Imam Muslim meriwayatkan hadits dari Sa'id al-Khudri. Dia berkata: Rasulullah pernah bersabda: Ketika penduduk surga masuk ke surga dan penduduk neraka masuk ke neraka mereka didatangkan dengan mati yang menyerupai kambing putih. Kemudian kambing itu ditempatkan tepat di antara surga dan neraka. Lalu mereka ditanya, "Wahai penduduk surga! Tahukah kalian, apa ini? Kemudian mereka melihat kambing itu, lalu berkata: "Iya, ini adalah mati." Begitu pula dengan penduduk neraka. Mereka ditanyakan dengan pertanyaan yang sama. Kemudian Nabi bersabda: Lalu kambing (yang tak lain adalah mati) itu diperintah untuk disembelih. Maka disembelihlah kambing itu. Kemudian dikatakan kepada mereka: "Wahai penduduk surga (kalian ada di surga) abadi, tanpa kematian." Begitu pula dengan penduduk neraka.

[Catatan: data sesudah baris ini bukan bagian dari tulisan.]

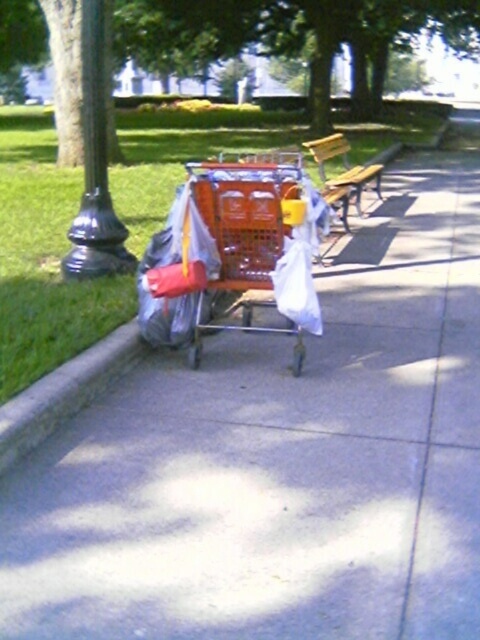 You are a person trying to sit on the wooden bench at center. Is there enough space to sit there without moving the orange plastic shopping cart at center?

The orange plastic shopping cart at center is positioned under wooden bench at center, so the cart is occupying the space under the bench. Therefore, there is no space left to sit on the wooden bench at center without moving the cart.

Looking at this image, you are standing at the origin point in the park. The orange plastic shopping cart at center is at coordinates 0.369 on the x and 0.515 on the y. If you want to walk directly to the cart, in which general direction should you head?

The orange plastic shopping cart at center is located at coordinates x 0.369 and y 0.515. Since you are at the origin, you should move northeast to reach it, as both x and y values are positive and greater than zero.

You are trying to determine if the orange plastic shopping cart at center can fit under a low ceiling in a storage room that is the same height as the wooden bench at center. Based on their heights, will the cart fit?

The orange plastic shopping cart at center is much taller than the wooden bench at center, so it will not fit under the ceiling that matches the bench height. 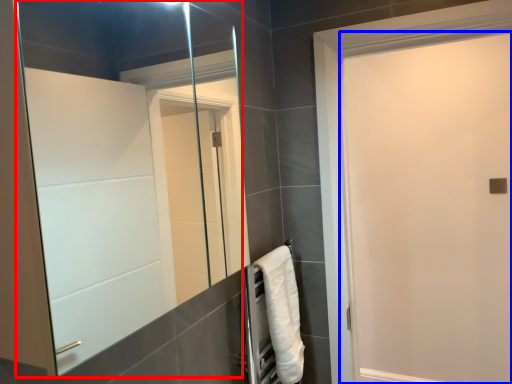 Question: Which of the following is the farthest to the observer, mirror (highlighted by a red box) or screen door (highlighted by a blue box)?

Choices:
 (A) mirror
 (B) screen door

Answer: (B) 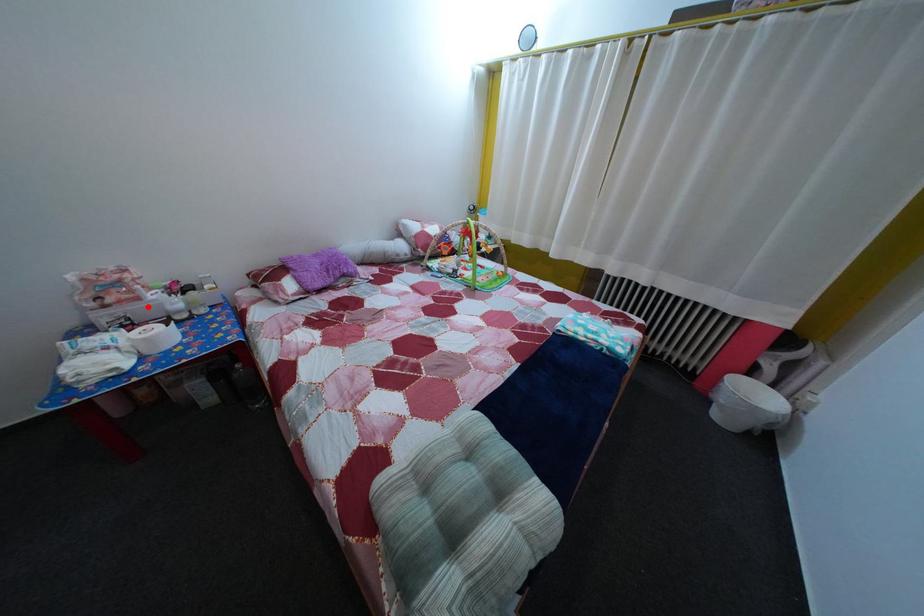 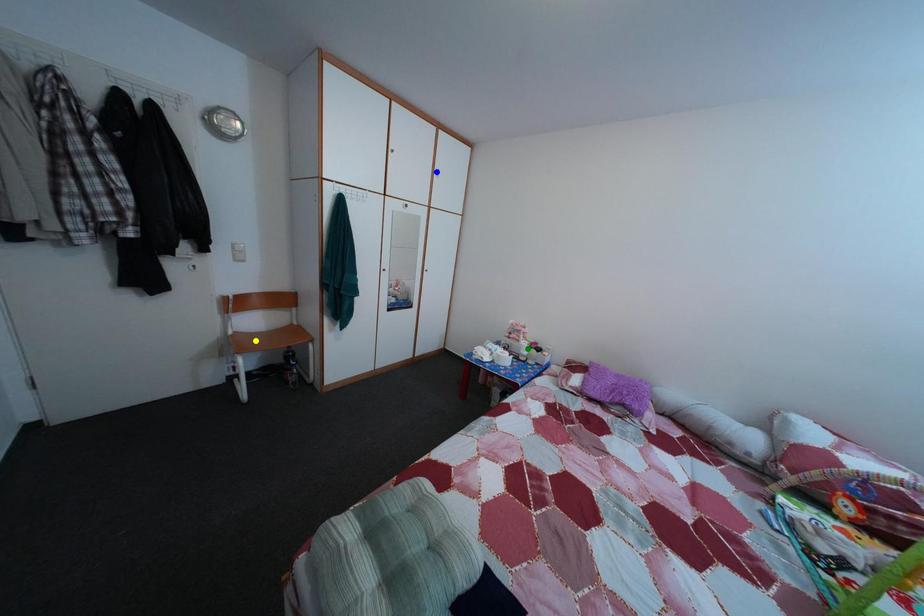 Question: I am providing you with two images of the same scene from different viewpoints. A red point is marked on the first image. You are given multiple points on the second image. Which point in image 2 is actually the same real-world point as the red point in image 1?

Choices:
 (A) blue point
 (B) yellow point
 (C) green point

Answer: (C) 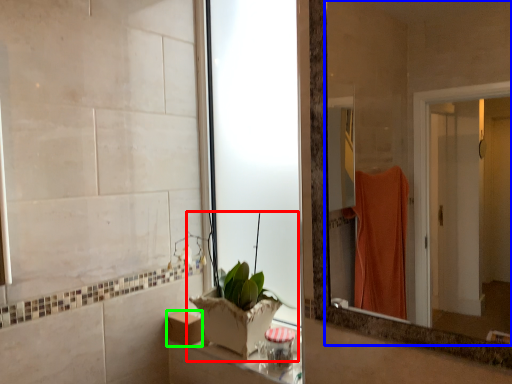 Question: Considering the real-world distances, which object is closest to houseplant (highlighted by a red box)? mirror (highlighted by a blue box) or box (highlighted by a green box).

Choices:
 (A) mirror
 (B) box

Answer: (B) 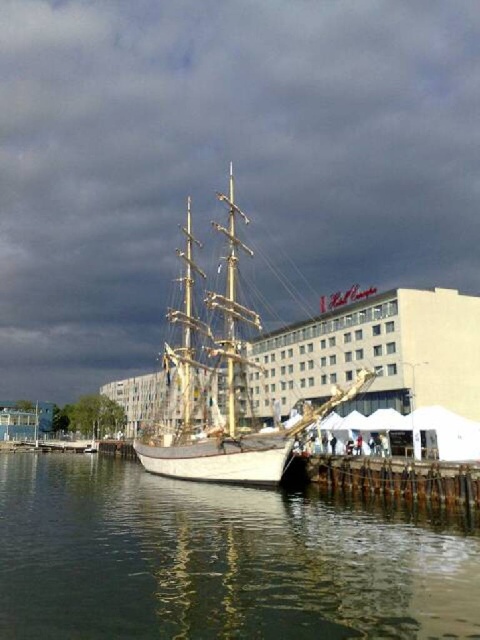 You are a tour guide explaining the scene to visitors. Pointing to the white wooden ship at center and the wooden at lower right, you want to highlight their sizes. Which object is taller?

The white wooden ship at center is taller than the wooden at lower right.

You are standing on the pier and see the clear water at lower center and the wooden at lower right. Which object is directly above the other?

The wooden at lower right is directly above the clear water at lower center because the clear water at lower center is positioned under wooden at lower right.

You are standing on the pier and want to take a photo of the ship. To ensure the clear water at lower center is in the foreground, where should you position yourself relative to the ship?

To have the clear water at lower center in the foreground, you should position yourself closer to the clear water at lower center, which is located at point (217, 561), so that it appears in front of the ship in your photo. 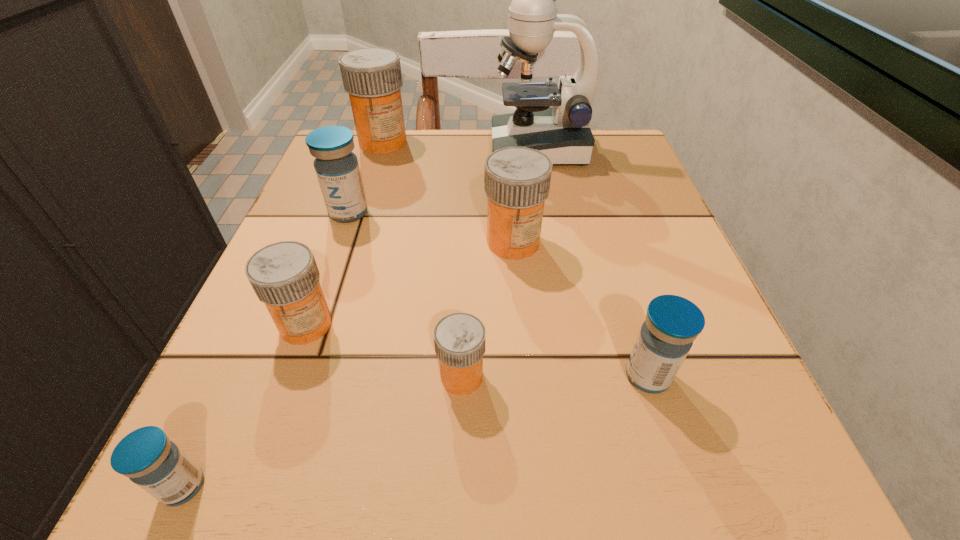 Locate an element on the screen. object present at the far left corner is located at coordinates (372, 76).

The image size is (960, 540). Identify the location of object at the near left corner. (157, 465).

Image resolution: width=960 pixels, height=540 pixels. In order to click on object located in the far right corner section of the desktop in this screenshot , I will do `click(562, 132)`.

In the image, there is a desktop. Identify the location of vacant space at the far edge. (473, 183).

At what (x,y) coordinates should I click in order to perform the action: click on vacant area at the near edge of the desktop. Please return your answer as a coordinate pair (x, y). The width and height of the screenshot is (960, 540). Looking at the image, I should click on (366, 437).

Identify the location of blank space at the left edge. This screenshot has height=540, width=960. (257, 298).

At what (x,y) coordinates should I click in order to perform the action: click on free region at the right edge of the desktop. Please return your answer as a coordinate pair (x, y). This screenshot has height=540, width=960. Looking at the image, I should click on (579, 217).

Locate an element on the screen. Image resolution: width=960 pixels, height=540 pixels. vacant space at the near left corner of the desktop is located at coordinates (191, 511).

Where is `blank space at the near right corner`? blank space at the near right corner is located at coordinates point(663,453).

The width and height of the screenshot is (960, 540). Find the location of `free space between the third medicine from right to left and the rightmost blue medicine`. free space between the third medicine from right to left and the rightmost blue medicine is located at coordinates (555, 376). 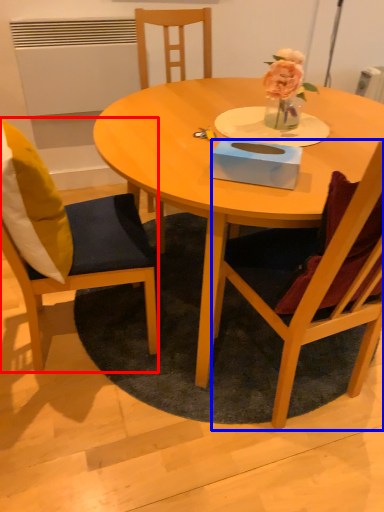 Question: Among these objects, which one is farthest to the camera, chair (highlighted by a red box) or chair (highlighted by a blue box)?

Choices:
 (A) chair
 (B) chair

Answer: (A) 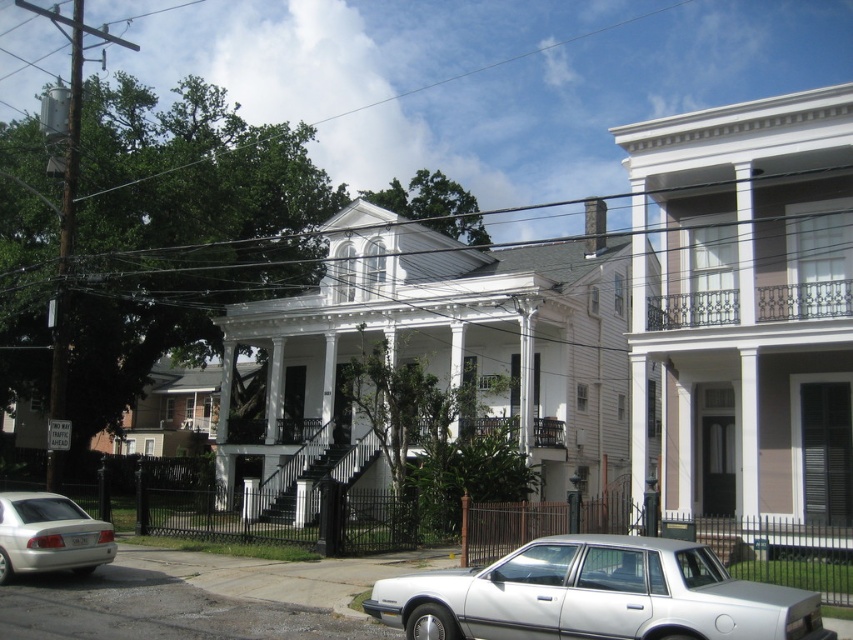 Based on the photo, you are a delivery driver who needs to park your truck, which is 6 meters long, in the street. You see the white matte sedan at lower center and the silver metallic sedan at lower left. Can you park your truck between them without overlapping either vehicle?

The white matte sedan at lower center is larger than the silver metallic sedan at lower left. However, the distance between them is not specified in the provided information, so it is impossible to determine if the truck can fit. Please check the actual space available.

In the scene shown: You are a delivery person trying to park your van in the street between the two houses. You notice the white matte sedan at lower center and the silver metallic sedan at lower left. Which car is blocking your path to the parking spot?

The white matte sedan at lower center is blocking your path because it is in front of the silver metallic sedan at lower left.

You are standing at the entrance of the house on the left and want to park your car at the white matte sedan at lower center. What are the coordinates of the parking spot?

The coordinates of the white matte sedan at lower center are at point (595, 595). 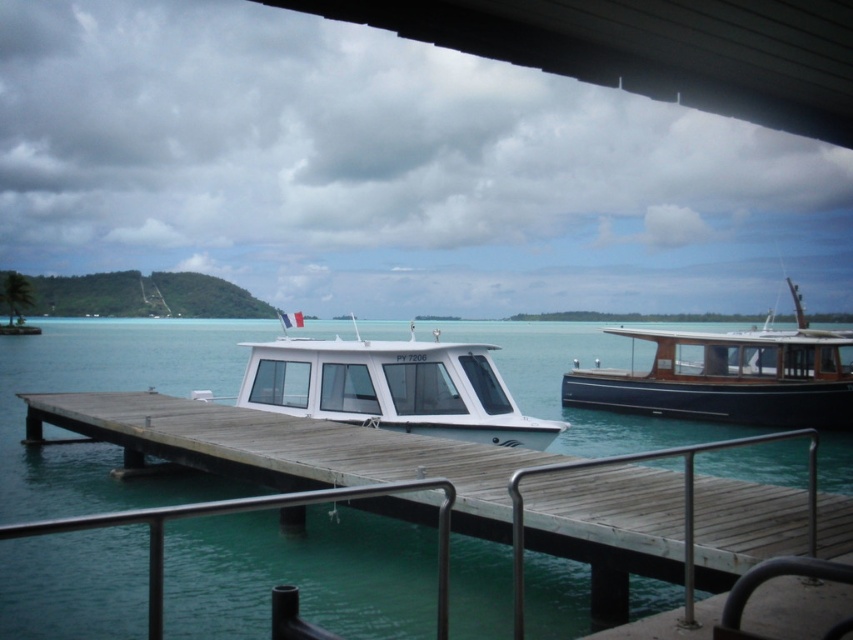 You are a dock attendant who needs to determine if both boats can be moored side by side in a space that is 10 meters wide. The white glossy boat at center is 3 meters wide and the dark blue polished wood boat at right is 4 meters wide. Can they fit without overlapping?

The white glossy boat at center is 3 meters wide and the dark blue polished wood boat at right is 4 meters wide. Combined, they total 7 meters, which is less than the 10 meters available. Therefore, they can fit side by side without overlapping. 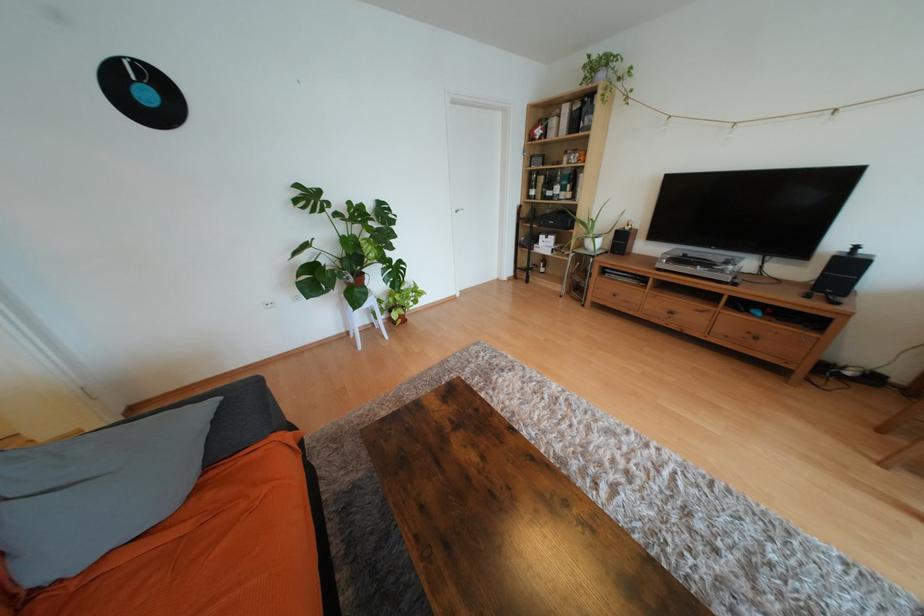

Hadits di atas adalah satu dari sekian banyak hadits yang menjelaskan tentang keabadian darain (surga dan neraka). Abu Isa al-Turmudzi dari Abu Sa'id al-Khudri mengatakan hadits ini adalah hadits hasan dan shahih. Hadits sama dengan beda redaksi juga diriwayatkan oleh Ibnu Majah dari Abu Hurairah.

Imam al-Thabari mengatakan hadits-hadits ini adalah nash tentang keabadian surga dan neraka, tanpa batas waktu dan tetap kekal (lihat, Al-Tadzkirah fi Ahwal al-Mauta, Al-Qurthubi vol. II/435-438).

Syekh Mulla Qari ketika memberi syarh untuk al-Fiqhul Akbar-nya Imam Abu Hanifah mengatakan bahwa surga dan neraka kekal adanya, karena firman Allah khalidina fiha abadan (baca, Syarh Kitab al-Fiqhul Akbar hal. 318).

Lebih tegas lagi, Abu Bakar ibn Faraj al-Qurthubi mengatakan, barangsiapa yang mengatakan bahwa surga dan neraka tidak kekal maka orang itu tidak menerima hal yang sangat rasional sekali, tidak sesuai dengan hadits Nabi dan menyalahi ijma (konsensus) ulama terdahulu.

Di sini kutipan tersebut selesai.